Justice Department launches investigation into Portland police

The Department of Justice (DOJ) is investigating the Portland Police Department in Oregon, days after a conservative influencer was arrested amid a federal crime crackdown in the city.
Harmeet Dhillon, the DOJ’s assistant attorney general for civil rights, “signed, sealed [and] delivered!” a letter to Portland police about the investigation on Friday, according to a post from her X account.

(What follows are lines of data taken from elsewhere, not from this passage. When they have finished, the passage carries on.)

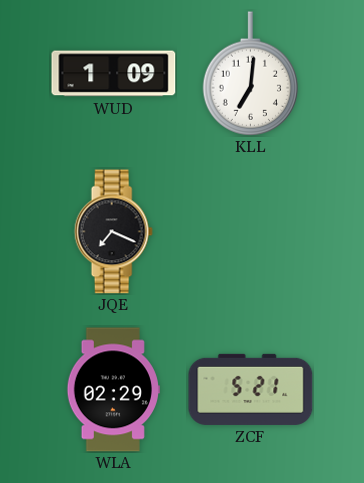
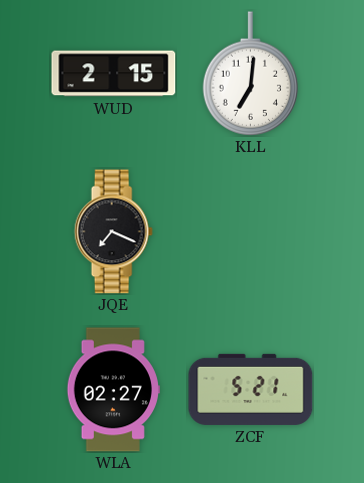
WUD: 1:09 -> 2:15
WLA: 02:29 -> 02:27
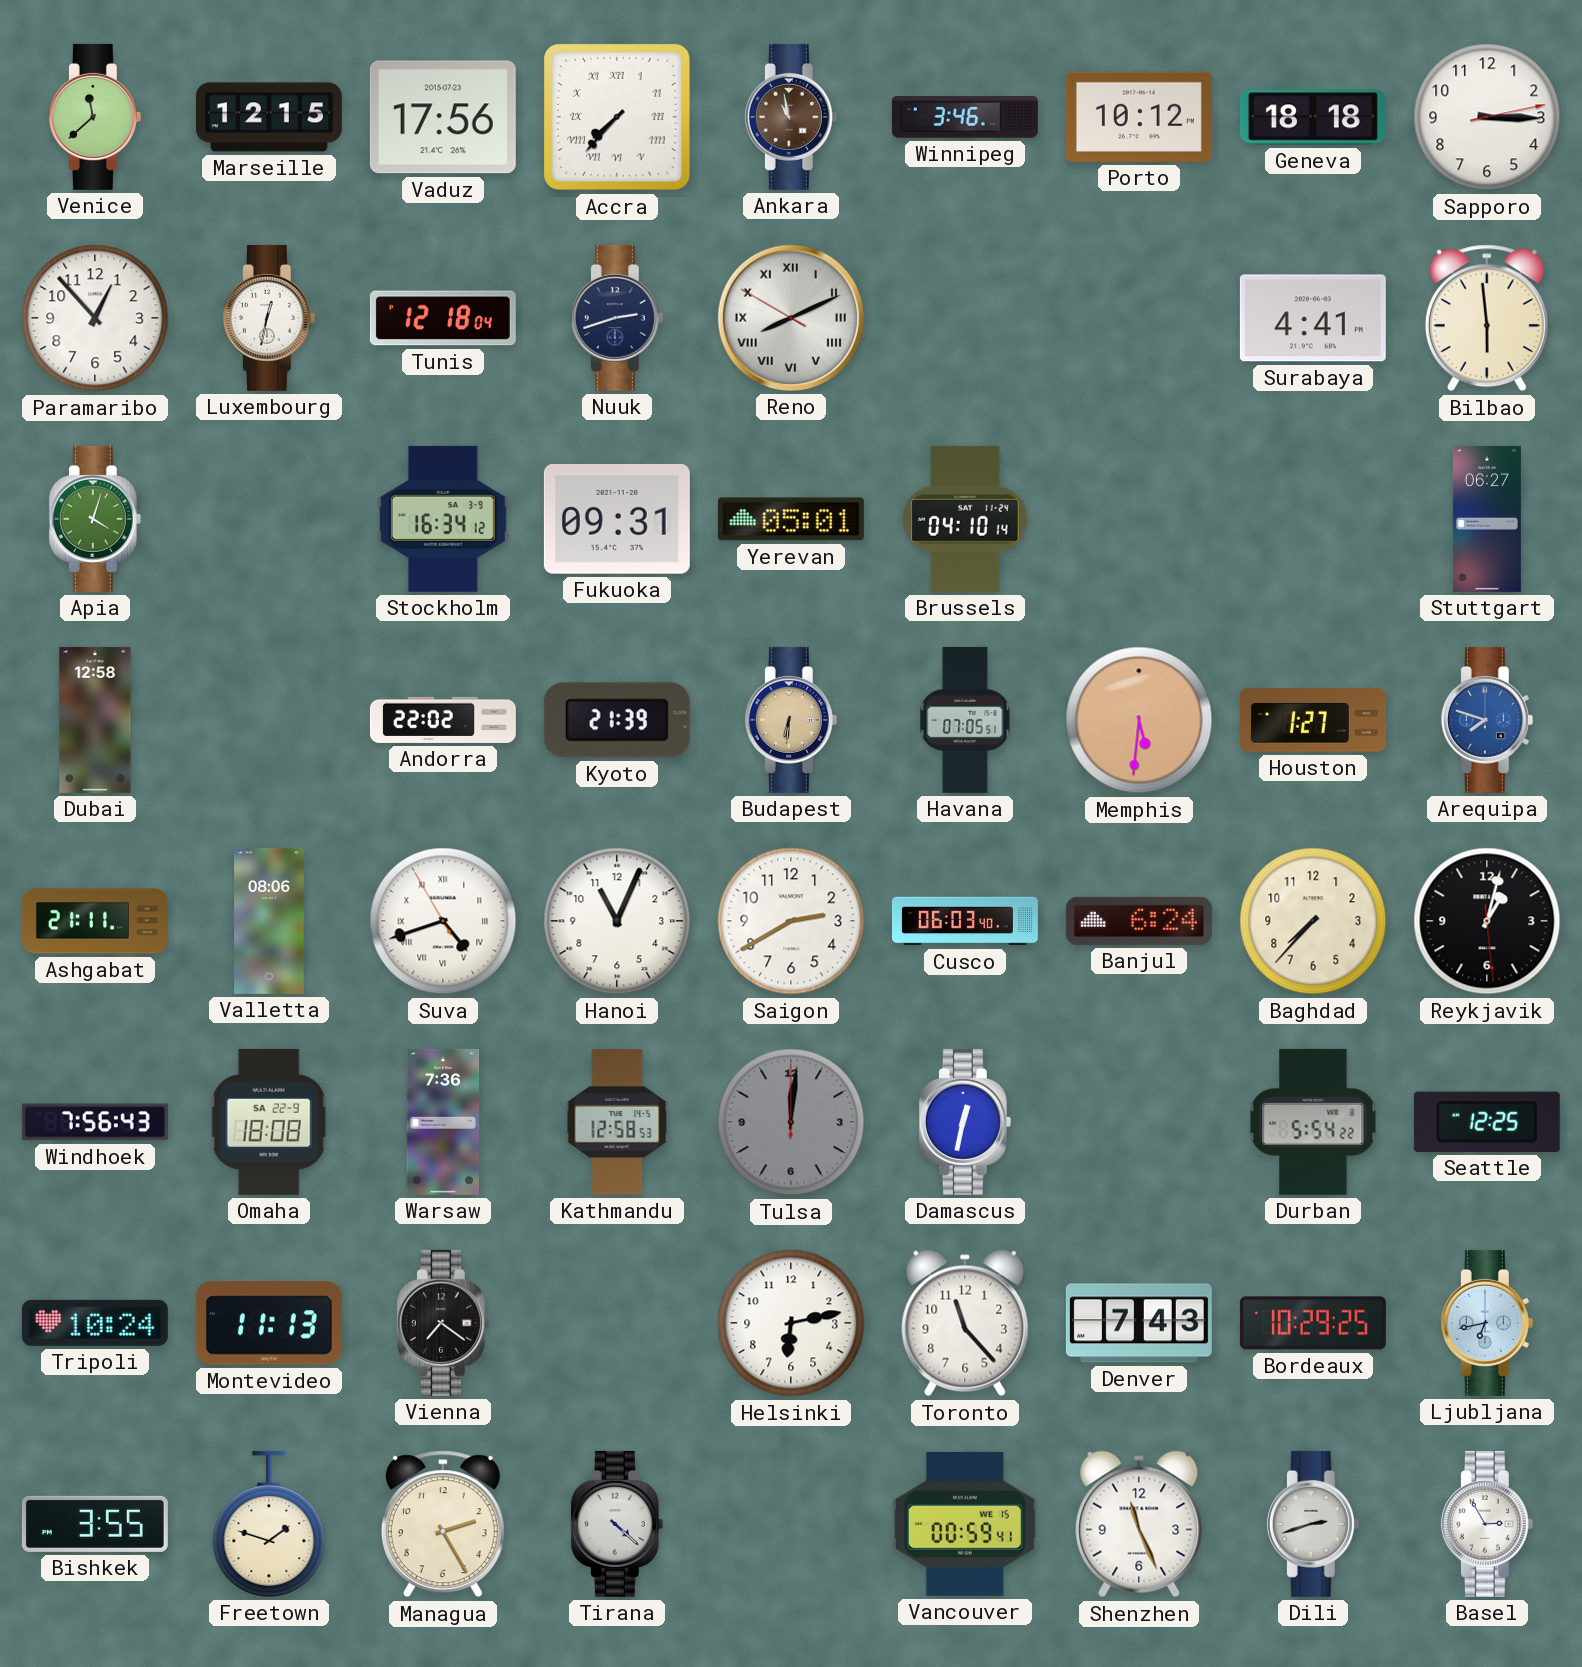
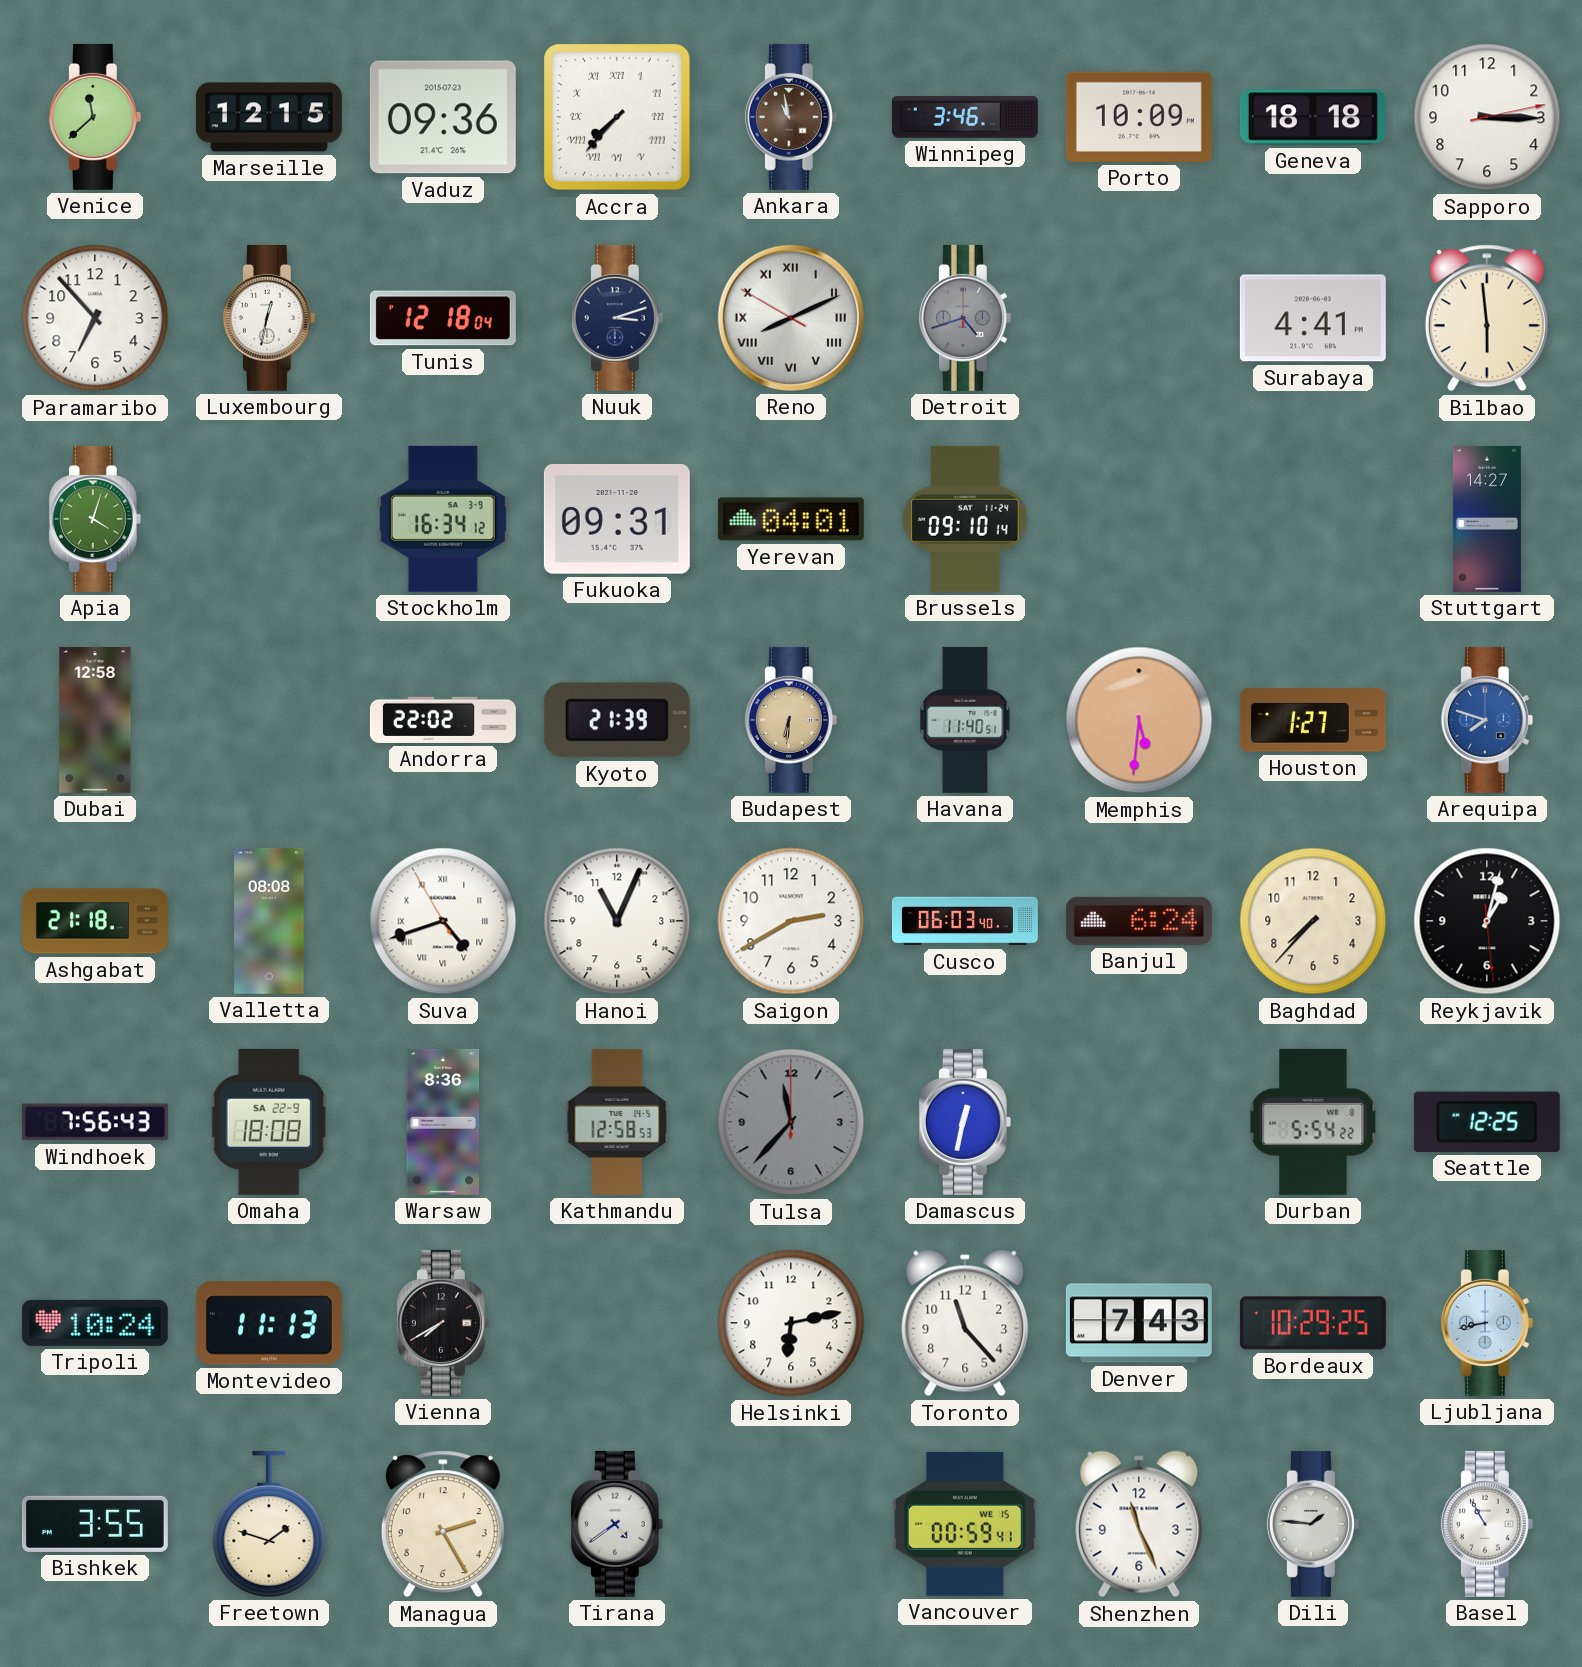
Vaduz: 17:56 -> 09:36
Porto: 10:12 -> 10:09
Paramaribo: 12:53 -> 6:53
Nuuk: 2:42 -> 3:12
Detroit: none -> 4:42
Yerevan: 05:01 -> 04:01
Brussels: 04:10 -> 09:10
Stuttgart: 06:27 -> 14:27
Havana: 07:05 -> 11:40
Ashgabat: 21:11 -> 21:18
Valletta: 08:06 -> 08:08
Warsaw: 7:36 -> 8:36
Tulsa: 12:01 -> 11:37
Vienna: 7:21 -> 7:40
Ljubljana: 6:43 -> 8:43
Tirana: 4:22 -> 4:39
Dili: 2:42 -> 1:46
Basel: 2:55 -> 10:55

In a separate post, Dhillon said she spoke with Nick Sortor, the influencer who was arrested outside an Immigrations and Customs Enforcement (ICE) facility on Thursday. She also said she talked to Attorney General Pam Bondi “about what is happened in Portland and the urgent need for a federal civil rights investigation over there.”
“Portland is already under a failed consent decree for its failed police practices,” Dhillon said. “It has been for over a decade now.”
Sortor was among three people arrested outside an ICE facility on Thursday. He was released on his own recognizance, according to the Multnomah County Sheriff’s Office. Following the news from DOJ, he shared a copy of Dhillon’s letter on X.
“Harmeet is wasting NO TIME holding Portland accountable!” Sortor posted Friday night.
The government has requested body camera footage and “details about why multiple journalists have been attacked there in Portland and the police seemed to do nothing about it,” wrote in the Friday letter.
She asked “folks to stay tuned and have faith,” and that President Trump has deployed the U.S. National Guard to Portland “to feel safe from the scourge of antifa.”
Portland Police chief Bob Day welcomed the DOJ’s scrutiny at a Friday presser, stating the department has worked with the federal government since a 2012 police reform agreement.
White House Press Secretary Karoline Leavitt said Friday that the administration would open a federal investigation into Sortor’s arrest.
Last weekend, President Trump said he would call on the National Guard to go into Portland amid immigration protests. Oregon Attorney General Dan Rayfield (D) said that Secretary of Defense Pete Hegseth sent a memo to Gov. Tina Kotek (D) “authorizing 200 members of the Oregon National Guard to perform federal functions for 60 days,” according to a post on X.
Trump also directed his team at the White House to review any federal aid meant to go to Portland that can be cut.
“We will not fund states that allow anarchy,” White House Press Secretary Karoline Leavitt said during a press briefing on Friday.